The ECNP Neuropsychopharmacology Award has been established to recognise distinguished research in neuropsychopharmacology and closely related disciplines. This year’s prize recognises contributions in clinical research, and the awardee is Klaus-Peter Lesch, Professor of Psychiatry and Psychotherapy at the University of Würzburg, Germany. The award jury has based its decision on Prof. Lesch’s pioneering and innovative research on a polymorphism on the promoter of the serotonin transporter gene and his subsequent discoveries of the importance of this finding for personality disorders and a number of psychiatric disorders.
Klaus-Peter Lesch received his undergraduate training at the Medical school during 1977-1981 and his postgraduate education at the University of Würzburg. He received a fellowship at the National Institute of Health (NIH), Bethesda, USA 1990-1992 and his certificate in psychotherapy and psychiatry in 1993. In 2000, he was appointed Professor at the Department of Psychiatry, Psychosomatics and Psychotherapy, University of Würzburg. Klaus-Peter Lesch has published more than 260 original papers, most of them in high ranking scientific journals. He is one of the most cited researchers in the field according to the Institute for Scientific Information (ISI) and he has received several international prestigious awards and distinctions.

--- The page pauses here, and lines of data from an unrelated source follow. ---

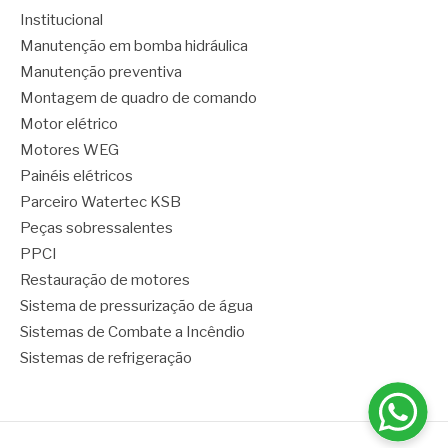
Institucional
Manutenção em bomba hidráulica
Manutenção preventiva
Montagem de quadro de comando
Motor elétrico
Motores WEG
Painéis elétricos
Parceiro Watertec KSB
Peças sobressalentes
PPCI
Restauração de motores
Sistema de pressurização de água
Sistemas de Combate a Incêndio
Sistemas de refrigeração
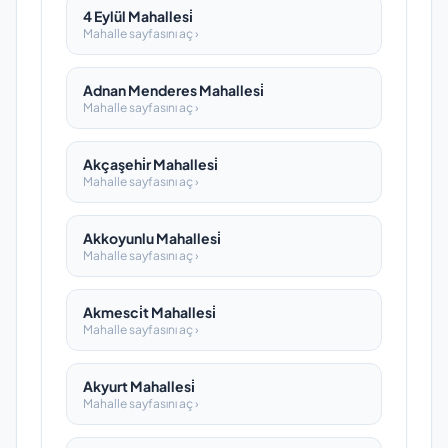
4 Eylül Mahallesi̇
Mahalle sayfasını aç ›
Adnan Menderes Mahallesi̇
Mahalle sayfasını aç ›
Akçaşehi̇r Mahallesi̇
Mahalle sayfasını aç ›
Akkoyunlu Mahallesi̇
Mahalle sayfasını aç ›
Akmesci̇t Mahallesi̇
Mahalle sayfasını aç ›
Akyurt Mahallesi̇
Mahalle sayfasını aç ›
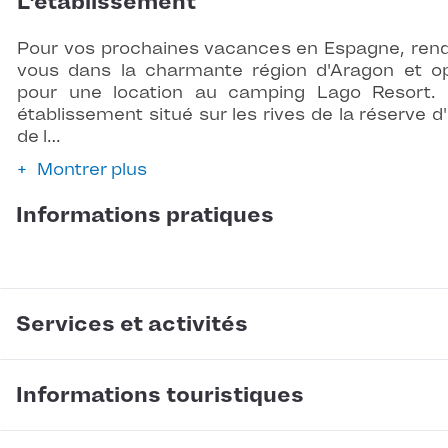
L'établissement
Pour vos prochaines vacances en Espagne, ren
vous dans la charmante région d'Aragon et o
pour une location au camping Lago Resort.
établissement situé sur les rives de la réserve d
de l…
Montrer plus
Informations pratiques
Services et activités
Informations touristiques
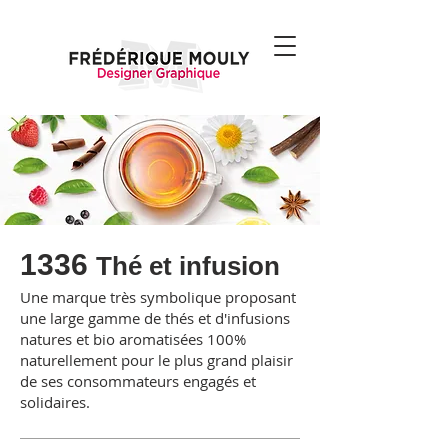
1336
Thé et infusion
Une marque très symbolique proposant
une large gamme de thés et d'infusions
natures et bio aromatisées 100%
naturellement pour le plus grand plaisir
de ses consommateurs engagés et
solidaires.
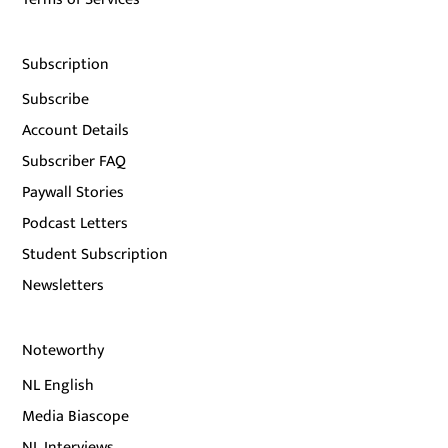
Subscription
Subscribe
Account Details
Subscriber FAQ
Paywall Stories
Podcast Letters
Student Subscription
Newsletters
Noteworthy
NL English
Media Biascope
NL Interviews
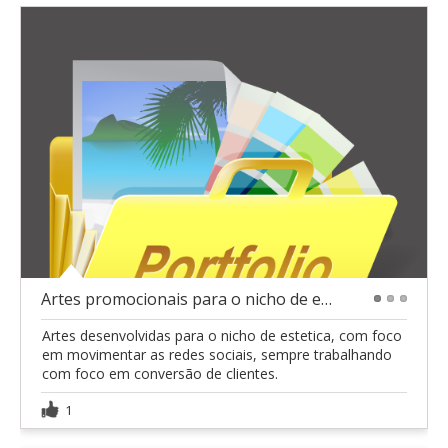
Artes promocionais para o nicho de estética.
1
2
3
Artes desenvolvidas para o nicho de estetica, com foco
em movimentar as redes sociais, sempre trabalhando
com foco em conversão de clientes.
1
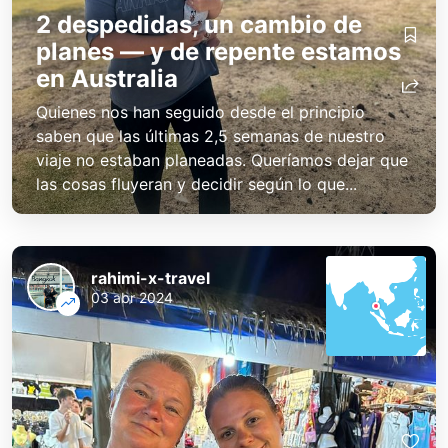
2 despedidas, un cambio de
planes — y de repente estamos
en Australia
Quienes nos han seguido desde el principio
saben que las últimas 2,5 semanas de nuestro
viaje no estaban planeadas. Queríamos dejar que
las cosas fluyeran y decidir según lo que...
rahimi-x-travel
03 abr 2024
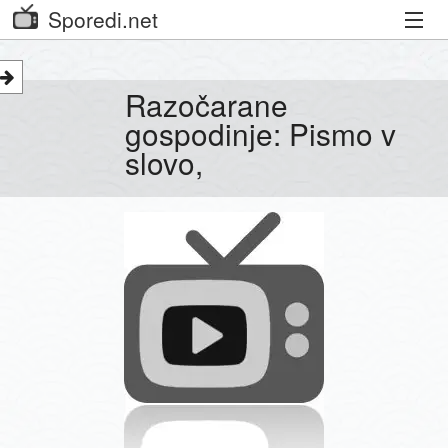
Sporedi.net
Trenutni spored
Razočarane
Priporočamo
gospodinje: Pismo v
slovo,
Priljubljeni kanali
Iskalnik
Kibora
Seznam kanalov
Seznam Oddaj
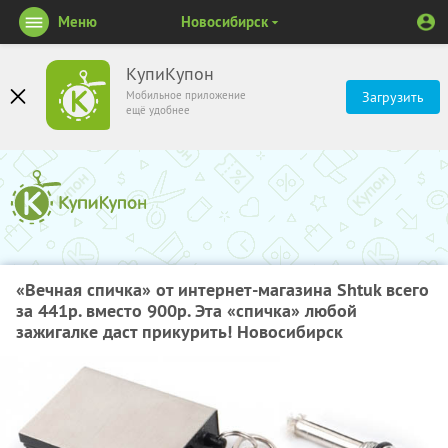
Меню
Новосибирск
КупиКупон
Мобильное приложение
Загрузить
ещё удобнее
«Вечная спичка» от интернет-магазина Shtuk всего
за 441р. вместо 900р. Эта «спичка» любой
зажигалке даст прикурить! Новосибирск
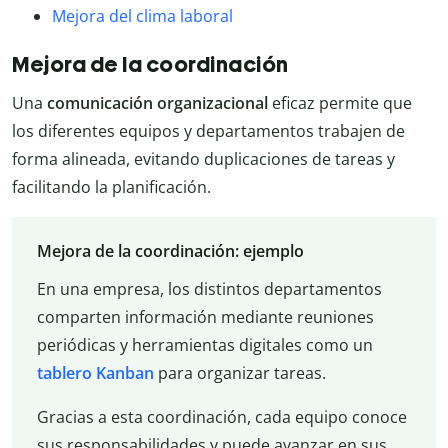
Mejora del clima laboral
Mejora de la coordinación
Una
comunicación organizacional
eficaz permite que
los diferentes equipos y departamentos trabajen de
forma alineada, evitando duplicaciones de tareas y
facilitando la planificación.
Mejora de la coordinación: ejemplo
En una empresa, los distintos departamentos
comparten información mediante reuniones
periódicas y herramientas digitales como un
tablero Kanban
para organizar tareas.
Gracias a esta coordinación, cada equipo conoce
sus responsabilidades y puede avanzar en sus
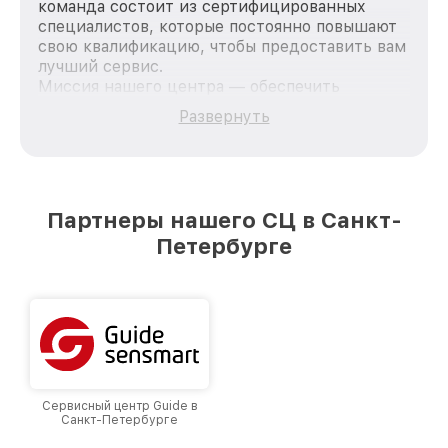
команда состоит из сертифицированных
специалистов, которые постоянно повышают
свою квалификацию, чтобы предоставить вам
лучший сервис.
Миссия нашего центра — обеспечить
качественный и доступный ремонт для
Развернуть
каждого пользователя продукции Fortuna, вне
зависимости от сложности поломки. Мы
стремимся к тому, чтобы каждый клиент был
удовлетворен скоростью и качеством
предоставляемых услуг. Наша цель — стать
Партнеры нашего СЦ в Санкт-
лучшим сервисным центром Fortuna в городе
Петербурге
Санкт-Петербурге, постоянно повышая
уровень доверия и лояльности наших
клиентов.
Сервисный центр Guide в
Санкт-Петербурге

The research of Klaus-Peter Lesch has been focused on basic and clinical neuropsycho-pharmacology with internationally recognised contributions in neuropsychopharmacology and pharmacogenetics. A major theme in his studies is the role of the brain serotonin (5-HT) system in disorders of attention, emotion regulation and cognition. The work has led to important discoveries on the neurobiology of the 5-HT1A-receptor subtype (5-HT1A), 5-HT transporter (5-HTT) and monoamine oxidase A (MAOA) in anxiety, aggression and depression. By using techniques from molecular genetics to clinical psychiatry Klaus-Peter Lesch has elucidated the role of altered intraneuronal signalling as well as interneuronal interactions in various phenotypes. These findings have increased our knowledge on the multiple mechanisms underlying the pathophysiology of neuropsychiatric disorders and have given indications of the final common pathways which could be targeted by drug treatments. An important aspect of this research is based on the development of relevant preclinical models in mice. Klaus-Peter Lesch and his group have been the first to generate mutant mice deficient in 5-HTT and tryptophan hydroxylase 2 (TPH2).

Together with Dr Dennis Murphy and his co-workers from the NIH, Klaus-Peter Lesch started to examine the role of 5-HTT in emotional regulation in the early 1990’s.
5-HTT fine-tunes 5-HT transmission at the synapse since it removes the transmitter from the synaptic cleft. 5-HTT is known to have a critical role in the mechanisms of action of antidepressant drugs since most antidepressant drugs and in particular serotonin reuptake blockers (SSRI’s) act on this receptor site. The collaboration with Dennis Murphy and his group led to pioneering discoveries on the role of gene polymorphisms associated with personality traits, response to psychotropic drugs and various psychiatric disorders. A particularly important finding (published in Science,1996) relates to the discovery of an association between anxiety-related traits with a polymorphism in the promoter of the gene which encodes 5-HTT. In several fundamental papers Klaus-Peter Lesch and his group demonstrated the functional consequences of the polymorphism at the 5-HTT promoter which results inter alia in variations in 5-HT neurotransmission. Thus, the short (S) promoter variant of the gene resulted in a different expression of 5-HTT compared to the long (L) variant. Subsequent studies have demonstrated that polymorphism of the 5-HTT gene promoter is associated with several personality traits including anxiety and susceptibility to depression. In recent studies it was demonstrated that the similar S and L-related polymorphisms not only exist in man but also in non-human primates which allowed studies to directly assess the importance of gene-environment interactions under strictly controlled social conditions. With this knowledge, important gene-environment interactions have been demonstrated both in humans, primates and rodents. Importantly, Klaus-Peter Lesch and his group demonstrated that stress during a critical period in development is more detrimental for emotion regulation, social cognition and stress reactivity in monkeys carrying the S genotype.

The above described research paradigm has recently been extended to complex human phenotypes including e.g. social interaction and emotion regulation showing a broad role of the 5-HTT-gene in the modulation of complex human behaviour. Klaus-Peter Lesch is currently investigating the neuronal and molecular pathways modulated by 5-HTT genetic polymorphisms and how they relate to psychopathology. This research, based on integration of behavioural genetics and cognitive neuroscience, will open up a deeper understanding of the complexity in human behaviour and how this relates to gene-environment interactions.

In summary, because of his pioneering and creative scientific achievements, Klaus-Peter Lesch is one of the pre-eminent researchers in the field of neuropsychopharmacology.